Provided records ▸
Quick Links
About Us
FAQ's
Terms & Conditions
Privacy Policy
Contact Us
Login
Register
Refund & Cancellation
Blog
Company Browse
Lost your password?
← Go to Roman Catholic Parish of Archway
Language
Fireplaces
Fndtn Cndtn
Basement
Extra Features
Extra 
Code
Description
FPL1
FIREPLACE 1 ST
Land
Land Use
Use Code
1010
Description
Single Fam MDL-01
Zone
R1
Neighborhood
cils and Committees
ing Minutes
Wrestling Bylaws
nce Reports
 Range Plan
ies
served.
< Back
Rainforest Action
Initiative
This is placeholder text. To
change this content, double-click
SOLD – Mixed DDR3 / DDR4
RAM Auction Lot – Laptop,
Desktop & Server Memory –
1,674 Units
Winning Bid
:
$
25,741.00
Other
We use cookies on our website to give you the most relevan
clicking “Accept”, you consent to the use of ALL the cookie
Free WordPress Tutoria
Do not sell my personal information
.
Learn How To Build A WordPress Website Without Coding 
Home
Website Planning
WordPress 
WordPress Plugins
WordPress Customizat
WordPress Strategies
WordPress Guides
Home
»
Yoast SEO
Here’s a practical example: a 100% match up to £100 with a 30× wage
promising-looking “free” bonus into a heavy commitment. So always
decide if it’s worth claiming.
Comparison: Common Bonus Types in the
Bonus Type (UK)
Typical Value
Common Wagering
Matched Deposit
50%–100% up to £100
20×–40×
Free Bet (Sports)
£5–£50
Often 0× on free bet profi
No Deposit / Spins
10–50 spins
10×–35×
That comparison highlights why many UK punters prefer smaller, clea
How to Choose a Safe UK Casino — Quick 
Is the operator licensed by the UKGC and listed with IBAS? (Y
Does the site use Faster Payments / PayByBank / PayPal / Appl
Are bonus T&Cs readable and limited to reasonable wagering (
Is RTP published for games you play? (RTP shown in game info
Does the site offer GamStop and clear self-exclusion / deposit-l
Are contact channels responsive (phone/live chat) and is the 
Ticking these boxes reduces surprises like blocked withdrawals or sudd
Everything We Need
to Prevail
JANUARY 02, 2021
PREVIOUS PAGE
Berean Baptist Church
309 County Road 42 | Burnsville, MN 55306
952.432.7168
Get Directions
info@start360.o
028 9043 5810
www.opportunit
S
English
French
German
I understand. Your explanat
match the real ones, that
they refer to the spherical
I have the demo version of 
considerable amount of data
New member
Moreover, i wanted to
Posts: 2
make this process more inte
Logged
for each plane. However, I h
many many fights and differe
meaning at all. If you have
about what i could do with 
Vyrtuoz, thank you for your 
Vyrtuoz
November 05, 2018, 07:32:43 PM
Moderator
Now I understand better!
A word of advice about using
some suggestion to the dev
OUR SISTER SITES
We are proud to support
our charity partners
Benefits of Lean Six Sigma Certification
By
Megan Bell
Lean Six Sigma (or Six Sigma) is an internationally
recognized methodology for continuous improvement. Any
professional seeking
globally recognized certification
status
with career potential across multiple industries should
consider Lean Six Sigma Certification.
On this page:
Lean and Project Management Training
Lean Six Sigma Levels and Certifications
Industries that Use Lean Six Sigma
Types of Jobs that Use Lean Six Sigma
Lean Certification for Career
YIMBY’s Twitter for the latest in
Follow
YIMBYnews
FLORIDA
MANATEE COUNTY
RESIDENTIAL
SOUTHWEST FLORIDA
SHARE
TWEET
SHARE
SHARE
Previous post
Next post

Problem to work on ▸ Nothing in the entries above should differ when you return them in full.

Task result ▸
Quick Links
About Us
FAQ's
Terms & Conditions
Privacy Policy
Contact Us
Login
Register
Refund & Cancellation
Blog
Company Browse
Lost your password?
← Go to Roman Catholic Parish of Archway
Language
Fireplaces
Fndtn Cndtn
Basement
Extra Features
Extra 
Code
Description
FPL1
FIREPLACE 1 ST
Land
Land Use
Use Code
1010
Description
Single Fam MDL-01
Zone
R1
Neighborhood
cils and Committees
ing Minutes
Wrestling Bylaws
nce Reports
 Range Plan
ies
served.
< Back
Rainforest Action
Initiative
This is placeholder text. To
change this content, double-click
SOLD – Mixed DDR3 / DDR4
RAM Auction Lot – Laptop,
Desktop & Server Memory –
1,674 Units
Winning Bid
:
$
25,741.00
Other
We use cookies on our website to give you the most relevan
clicking “Accept”, you consent to the use of ALL the cookie
Free WordPress Tutoria
Do not sell my personal information
.
Learn How To Build A WordPress Website Without Coding 
Home
Website Planning
WordPress 
WordPress Plugins
WordPress Customizat
WordPress Strategies
WordPress Guides
Home
»
Yoast SEO
Here’s a practical example: a 100% match up to £100 with a 30× wage
promising-looking “free” bonus into a heavy commitment. So always
decide if it’s worth claiming.
Comparison: Common Bonus Types in the
Bonus Type (UK)
Typical Value
Common Wagering
Matched Deposit
50%–100% up to £100
20×–40×
Free Bet (Sports)
£5–£50
Often 0× on free bet profi
No Deposit / Spins
10–50 spins
10×–35×
That comparison highlights why many UK punters prefer smaller, clea
How to Choose a Safe UK Casino — Quick 
Is the operator licensed by the UKGC and listed with IBAS? (Y
Does the site use Faster Payments / PayByBank / PayPal / Appl
Are bonus T&Cs readable and limited to reasonable wagering (
Is RTP published for games you play? (RTP shown in game info
Does the site offer GamStop and clear self-exclusion / deposit-l
Are contact channels responsive (phone/live chat) and is the 
Ticking these boxes reduces surprises like blocked withdrawals or sudd
Everything We Need
to Prevail
JANUARY 02, 2021
PREVIOUS PAGE
Berean Baptist Church
309 County Road 42 | Burnsville, MN 55306
952.432.7168
Get Directions
info@start360.o
028 9043 5810
www.opportunit
S
English
French
German
I understand. Your explanat
match the real ones, that
they refer to the spherical
I have the demo version of 
considerable amount of data
New member
Moreover, i wanted to
Posts: 2
make this process more inte
Logged
for each plane. However, I h
many many fights and differe
meaning at all. If you have
about what i could do with 
Vyrtuoz, thank you for your 
Vyrtuoz
November 05, 2018, 07:32:43 PM
Moderator
Now I understand better!
A word of advice about using
some suggestion to the dev
OUR SISTER SITES
We are proud to support
our charity partners
Benefits of Lean Six Sigma Certification
By
Megan Bell
Lean Six Sigma (or Six Sigma) is an internationally
recognized methodology for continuous improvement. Any
professional seeking
globally recognized certification
status
with career potential across multiple industries should
consider Lean Six Sigma Certification.
On this page:
Lean and Project Management Training
Lean Six Sigma Levels and Certifications
Industries that Use Lean Six Sigma
Types of Jobs that Use Lean Six Sigma
Lean Certification for Career
YIMBY’s Twitter for the latest in
Follow
YIMBYnews
FLORIDA
MANATEE COUNTY
RESIDENTIAL
SOUTHWEST FLORIDA
SHARE
TWEET
SHARE
SHARE
Previous post
Next post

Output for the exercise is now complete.